Мартин и Мартина — двойняшки, но совершенно непохожие друг на друга, так бывает. Мартин — очень высокий и угловатый, светло-рыжий, с молочной кожей и белесыми бровями и ресницами, только гладкость щек, пожалуй, и роднит его с маленькой, крепко-округлой сестричкой, поминутно откидывающей со лба челку цвета темной меди. Сейчас она улыбается Славе теплой, слегка невнимательной улыбкой, черты ее лица смягчаются, и подбородок сразу же перестает казаться слишком крупным, но все это не имеет значения, ведь она новая, она другая, а только это, в конечном счете, Славу и интересует. А год назад новой была я.

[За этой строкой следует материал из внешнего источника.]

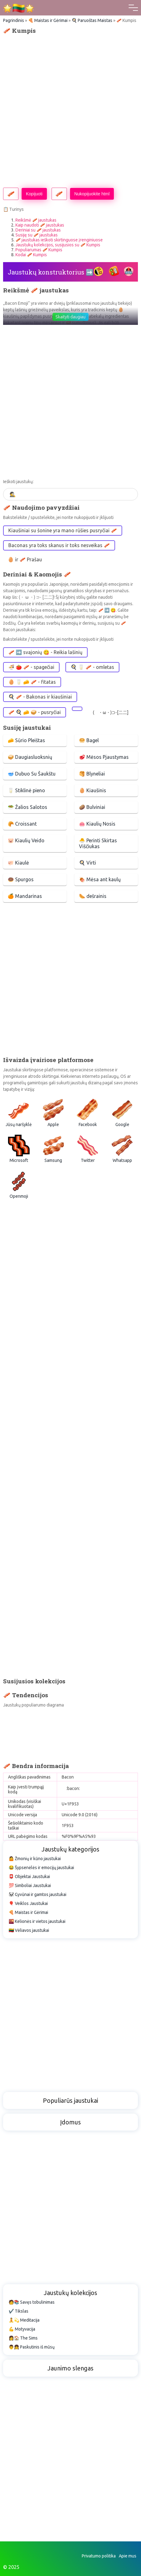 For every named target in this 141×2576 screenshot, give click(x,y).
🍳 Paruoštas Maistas (92, 20)
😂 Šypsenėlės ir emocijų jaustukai (41, 1867)
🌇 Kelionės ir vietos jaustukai (37, 1921)
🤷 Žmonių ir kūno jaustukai (35, 1858)
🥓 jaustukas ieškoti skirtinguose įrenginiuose (59, 239)
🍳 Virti (87, 862)
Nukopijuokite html (92, 193)
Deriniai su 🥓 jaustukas (38, 229)
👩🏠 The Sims (23, 2338)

— Но я так и не понял, что есть старый Новый год? — спрашивает Мартин.
Они с Мартиной отлично говорят по-русски, именно поэтому их и прислали к нам из ГДР — там свой союз молодежи типа нашего комсомола, и союз этот проводит международный фестиваль студенческих театров, может быть, и нас пригласят, но это зависит не совсем от них, они могут лишь порекомендовать. И они, конечно, порекомендуют, но мы вовсе не затем пьем с ними чай, болгарское красное и коньяк, который Слава наливает втихушку, не всем подряд, — нам просто интересно посмотреть друг на друга. Иностранцы… Кто из нас был за границей? Даже Слава не был, а ведь он режиссер, на пятнадцать лет старше остальных.
Yeah
I like it like that, oh ah
I like this kind of hot kind of music
Hot kind of music
Play it to me, play it to me, honey, the blues…
Я объясняю Мартину про григорианский и юлианский календари, и он улыбается, он говорит:
— Юлианский — это значит твой, да? — и держит мою руку нежно, для него это тоже экзотика, а танцует он хорошо, хоть и хуже Славы.
Слава. Длинный шаг, скольжение, поворот… Я кружусь и вспоминаю то, что лучше бы забыть: как год назад я была новой, год назад я была настолько глупой, что поверила, будто бы он действительно интересуется мною, хотя с чего бы? Ничего во мне нет, да и тогда ничего не было, Мишка только что бросил меня, и я мучилась от боли, от презрения к самой себе, ведь если можно так со мной, значит, стою, стою… А Слава был взрослым, он приучал меня к себе постепенно, заставляя забыть разницу между нами, он делал вид, что для него действительно важны и мои рассказы, и мои мысли, что я могу и буду играть не только в дешевых комических сценках, что я красива — пусть по-своему, так, что не всякому понять. И была тайна, горячие руки, поцелуи в углу за сценой, его комната с простыми белыми стенами без афиш и плакатов.
Witt the wind that blew her boat
Across the sea
Kindly send her sailing back to me…
— Но ты же атеист, — допытывается Мартин, — тебе же все равно, до Вайнахтэн Новый год или после?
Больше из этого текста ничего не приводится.